A Single Man by Christopher Isherwood
#bookstagram. Inset: David Hockney, Portrait Christopher Isherwood and Don Bachardy from the Metropolitan Museum of Art

Christopher Isherwood met Don Bachardy in 1953. Bachardy was an aspiring artist and native Angeleno. Isherwood came to Lotusland from England where he was already an established author. Isherwood and Bachardy fell in love.

Their relationship was a volatile one. Bachardy was 30 years younger than Isherwood and still eager to sow his wild oats. Isherwood encouraged him to have affairs yet suffered greatly. In 1963, the jealousy became too much. Isherwood moved out of their Santa Monica home. That separation inspired Isherwood’s novel, A Single Man. It’s a gorgeous evocation of loss and love as it plays out over the course of a single day.


A Single Man begins, as most days do, with the struggle to wake. Consciousness arrives slowly. Fingers are flexed. The bladder must be emptied. The body emerges from bed.

Obediently, it washes, shaves, brushes its hair, for it accepts its responsibilities to the others. It is even glad that it has its place among them. It knows what is expected of it.

It knows its name. It is called George.

Christopher Isherwood, A Single Man (Simon & Schuster 1964)

This sense of disassociation pervades A Single Man. George worries that his body has taken control: driving him to work at San Tomas State College, greeting the staff, teaching his English class with practiced, mechanical precision. Meanwhile, George’s thoughts are with his partner, Jim.

Jim used to moan and complain and raise hell over a head cold, a cut finger, a pile. But Jim was lucky at the end — the only time when luck really counts. The truck hit his car just right.


George now lives alone in a cottage above the beach. He hasn’t told his neighbors that Jim is dead just as they have never inquired into the nature of George and Jim’s relationship. It is, after all, 1963. This is the age of The Dick Van Dyke Show, when a married heterosexual couple must sleep in twin beds. Homosexuality is illegal in England, where George comes from, and in the LA suburb, where he lives now.

In that suburb, there is the Mothers’ Hour when small hammer-wielding children terrorize the neighborhood. The afternoon brings schoolchildren and the masculine hour of the ball-playing.

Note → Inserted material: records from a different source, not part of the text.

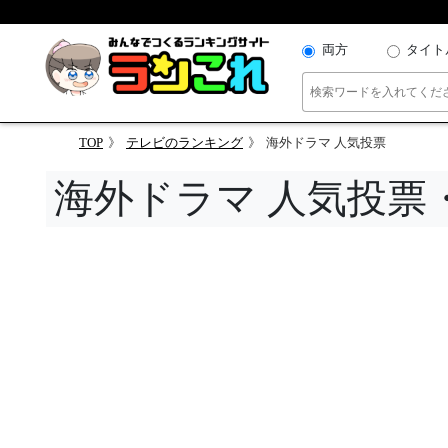
両方
タイト
TOP
テレビのランキング
海外ドラマ 人気投票
海外ドラマ 人気投票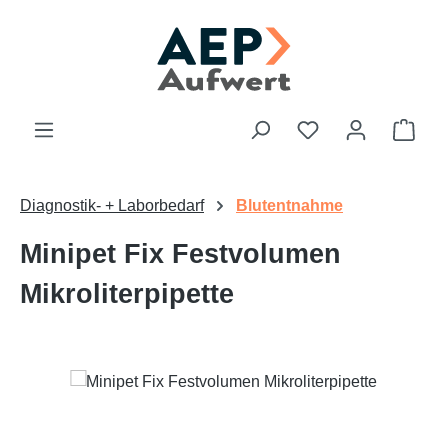
Zum Hauptinhalt springen
Du hast 0 Produk
Ware
Diagnostik- + Laborbedarf
Blutentnahme
Minipet Fix Festvolumen
Mikroliterpipette
Bildergalerie überspringen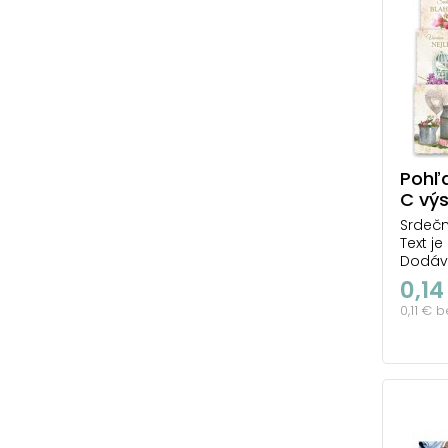
Pohľ
C vý
Srdečn
Text je
Dodáv
0,14
počet 
0,11 € 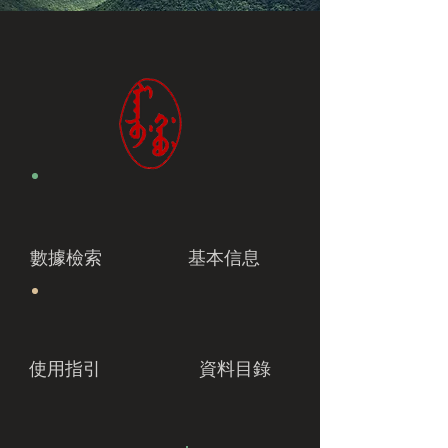
數據檢索
基本信息
使用指引
資料目錄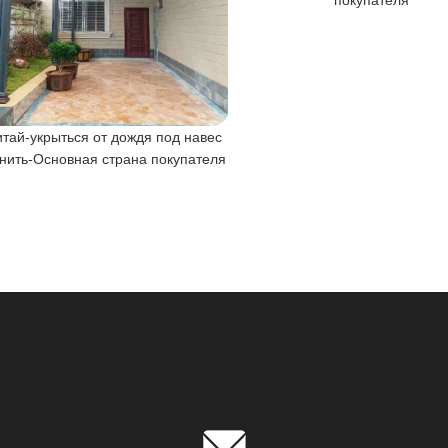
покупателя
итай-укрыться от дождя под навес
нить-Основная страна покупателя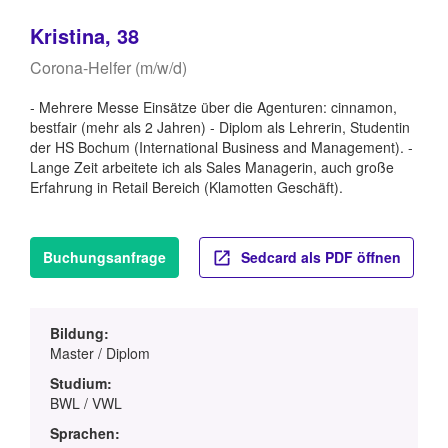
Kristina, 38
Corona-Helfer (m/w/d)
- Mehrere Messe Einsätze über die Agenturen: cinnamon,
bestfair (mehr als 2 Jahren) - Diplom als Lehrerin, Studentin
der HS Bochum (International Business and Management). -
Lange Zeit arbeitete ich als Sales Managerin, auch große
Erfahrung in Retail Bereich (Klamotten Geschäft).
Buchungsanfrage
Sedcard als PDF öffnen
Bildung:
Master / Diplom
Studium:
BWL / VWL
Sprachen: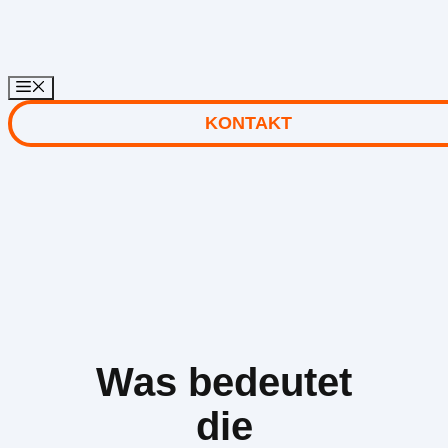
Zum
Inhalt
springen
KONTAKT
Was bedeutet
die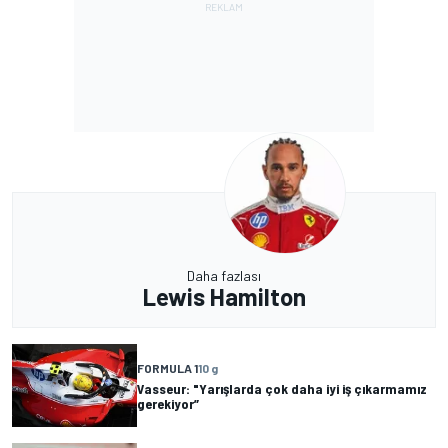
Daha fazlası
Lewis Hamilton
FORMULA 1
10 g
Vasseur: "Yarışlarda çok daha iyi iş çıkarmamız
gerekiyor”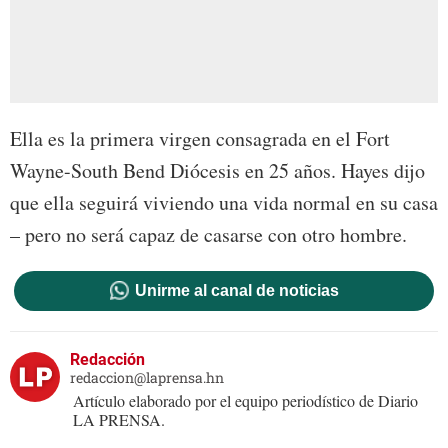
Ella es la primera virgen consagrada en el Fort
Wayne-South Bend Diócesis en 25 años. Hayes dijo
que ella seguirá viviendo una vida normal en su casa
– pero no será capaz de casarse con otro hombre.
Unirme al canal de noticias
Redacción
redaccion@laprensa.hn
Artículo elaborado por el equipo periodístico de Diario
LA PRENSA.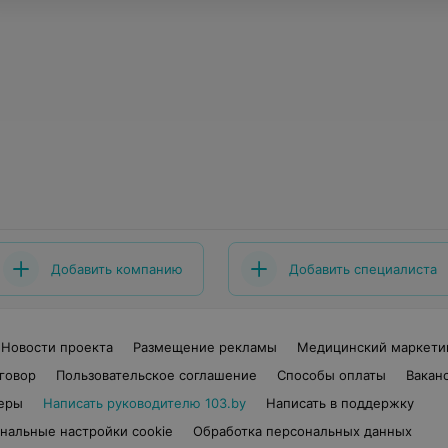
Добавить компанию
Добавить специалиста
Новости проекта
Размещение рекламы
Медицинский маркети
говор
Пользовательское соглашение
Способы оплаты
Вакан
еры
Написать руководителю 103.by
Написать в поддержку
нальные настройки cookie
Обработка персональных данных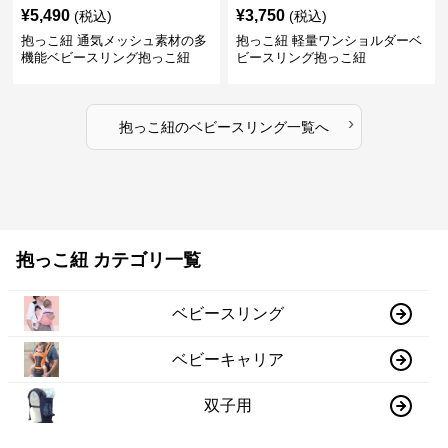
¥
5,490
¥
3,750
(税込)
(税込)
抱っこ紐 通気メッシュ素材の多
抱っこ紐 軽量ワンショルダーベ
機能ベビースリング抱っこ紐
ビースリング抱っこ紐
›
抱っこ紐
の
ベビースリング
一覧へ
抱っこ紐 カテゴリ一覧
ベビースリング
ベビーキャリア
双子用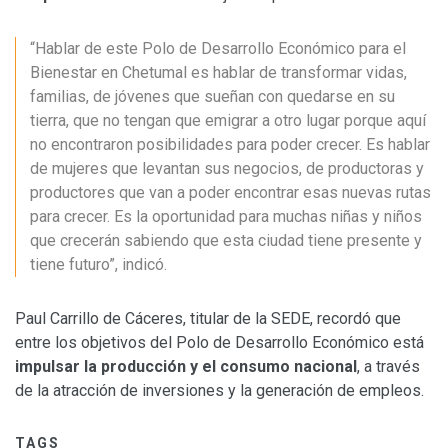
“Hablar de este Polo de Desarrollo Económico para el
Bienestar en Chetumal es hablar de transformar vidas,
familias, de jóvenes que sueñan con quedarse en su
tierra, que no tengan que emigrar a otro lugar porque aquí
no encontraron posibilidades para poder crecer. Es hablar
de mujeres que levantan sus negocios, de productoras y
productores que van a poder encontrar esas nuevas rutas
para crecer. Es la oportunidad para muchas niñas y niños
que crecerán sabiendo que esta ciudad tiene presente y
tiene futuro”, indicó.
Paul Carrillo de Cáceres, titular de la SEDE, recordó que
entre los objetivos del Polo de Desarrollo Económico está
impulsar la producción y el consumo nacional
, a través
de la atracción de inversiones y la generación de empleos.
TAGS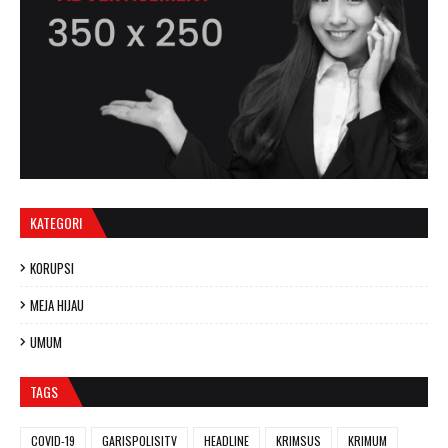
KATEGORI
KORUPSI
MEJA HIJAU
UMUM
TAGS
COVID-19
GARISPOLISITV
HEADLINE
KRIMSUS
KRIMUM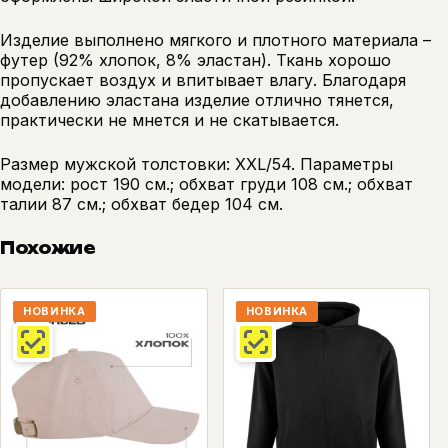
Изделие выполнено мягкого и плотного материала –
футер (92% хлопок, 8% эластан). Ткань хорошо
пропускает воздух и впитывает влагу. Благодаря
добавлению эластана изделие отлично тянется,
практически не мнется и не скатывается.
Размер мужской толстовки: XXL/54. Параметры
модели: рост 190 см.; обхват груди 108 см.; обхват
талии 87 см.; обхват бедер 104 см.
Похожие
НОВИНКА
НОВИНКА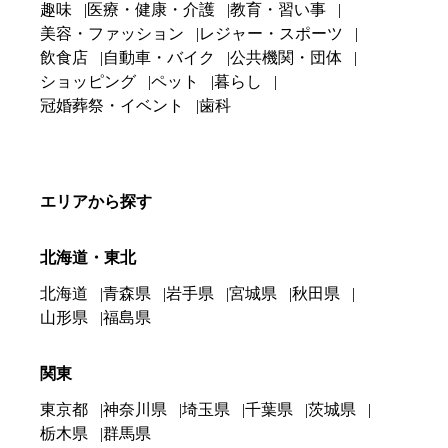
趣味
医療・健康・介護
教育・習い事
美容・ファッション
レジャー・スポーツ
飲食店
自動車・バイク
公共機関・団体
ショッピング
ペット
暮らし
冠婚葬祭・イベント
歯科
エリアから探す
北海道・東北
北海道
青森県
岩手県
宮城県
秋田県
山形県
福島県
関東
東京都
神奈川県
埼玉県
千葉県
茨城県
栃木県
群馬県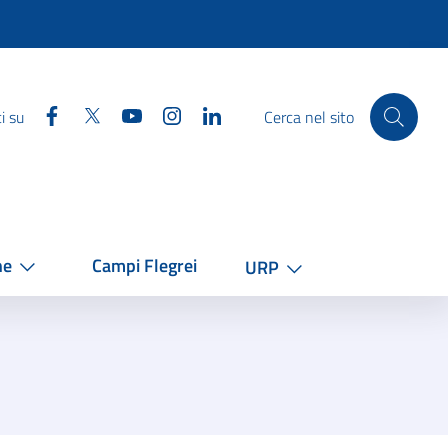
Facebook
Twitter
YouTube
Instagram
Linkedin
i su
Cerca nel sito
he
Campi Flegrei
URP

That hour ends abruptly when the fathers come home, their nerves too frazzled to tolerate any amount of noise. The contrast with George and Jim couldn’t be greater.

Breakfast with Jim used to be one of the best times of their days. It was then, while they were drinking their second and third cups of coffee, that they had their best talks.

When A Single Man was first published in 1964, reviewers seemed surprised at how normal George is.

It is not Isherwood’s purpose to write a novel “about” homosexuality; rather, he appears to want to present, without “scholarship,” or explanation, a homosexual who is, so to speak, just like everyone else

Elizabeth Hardwick, Sex and the Single Man, The New York Review of Books, 20 Aug 1964


Isherwood and Bachardy survived the 1963 break. They would go on as lovers, fellow artists, and professional collaborators until Isherwood’s death in 1986.

Their life with one another and with their countless friends became a kind of shared artistic project, and their relationship was to become a model for many gay men undertaking long term partnerships in the new openness of liberation. Its iconic status was enhanced by the double portrait of them which David Hockney painted in 1968.

Katherine Bucknell, Biography in The Christopher Isherwood Foundation

But Isherwood couldn’t have known this when he wrote A Single Man. The novel closes with George at night still floundering in his grief for the lost Jim and wondering when, if ever, he’ll love again. At the end of a long and trying day, Los Angeles is no longer the paradise it once promised to be.

The cars all around, the dip of the freeway ahead, the Valley with its homes and gardens opening below, under a long brown smear of smog, beyond and above which the big barren mountains rise.